── Supplied records

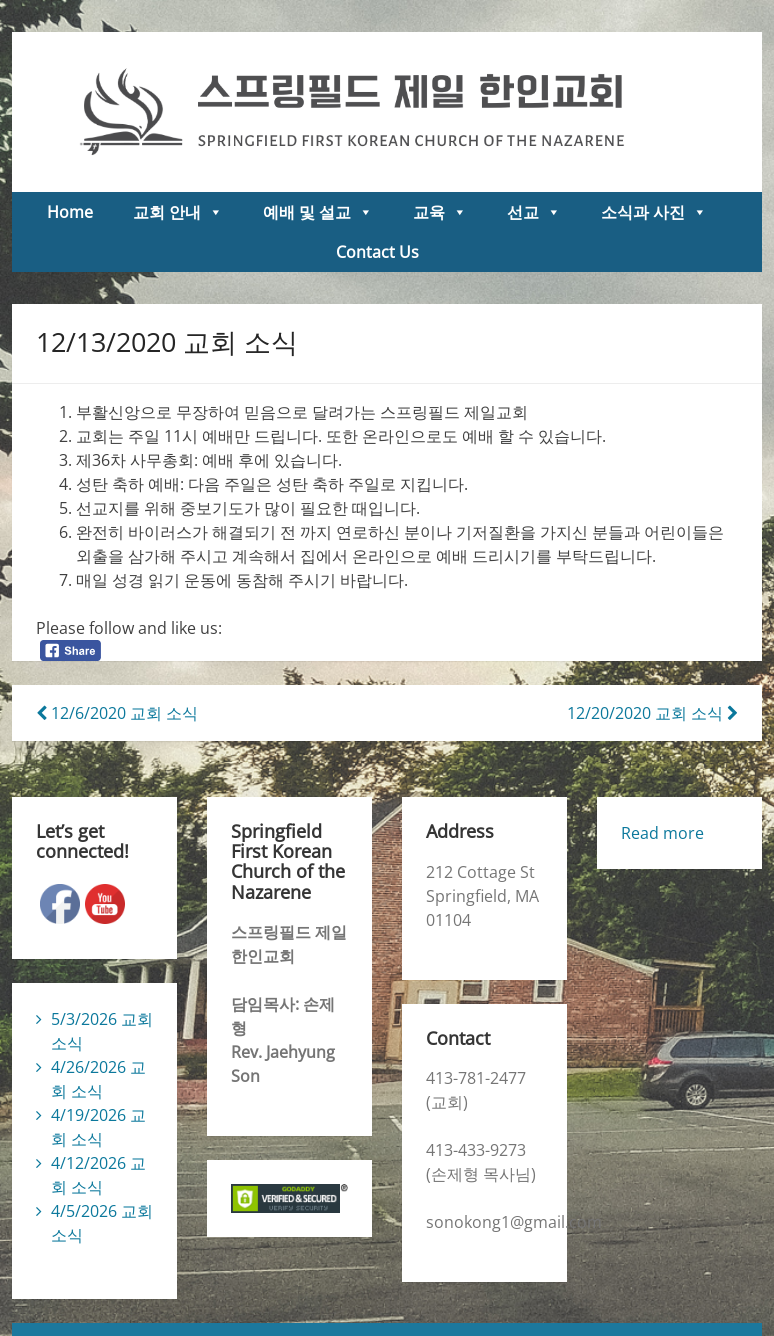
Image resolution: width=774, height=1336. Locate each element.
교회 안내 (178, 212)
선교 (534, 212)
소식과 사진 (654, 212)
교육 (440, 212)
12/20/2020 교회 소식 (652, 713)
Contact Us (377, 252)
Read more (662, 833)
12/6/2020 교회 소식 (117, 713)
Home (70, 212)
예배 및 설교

────

Exercise instructions:
Once the pictures are dropped, repeat the data above exactly.

Worked solution:
Image resolution: width=774, height=1336. Locate each element.
교회 안내 (178, 212)
선교 (534, 212)
소식과 사진 (654, 212)
교육 (440, 212)
12/20/2020 교회 소식 (652, 713)
Contact Us (377, 252)
Read more (662, 833)
12/6/2020 교회 소식 (117, 713)
Home (70, 212)
예배 및 설교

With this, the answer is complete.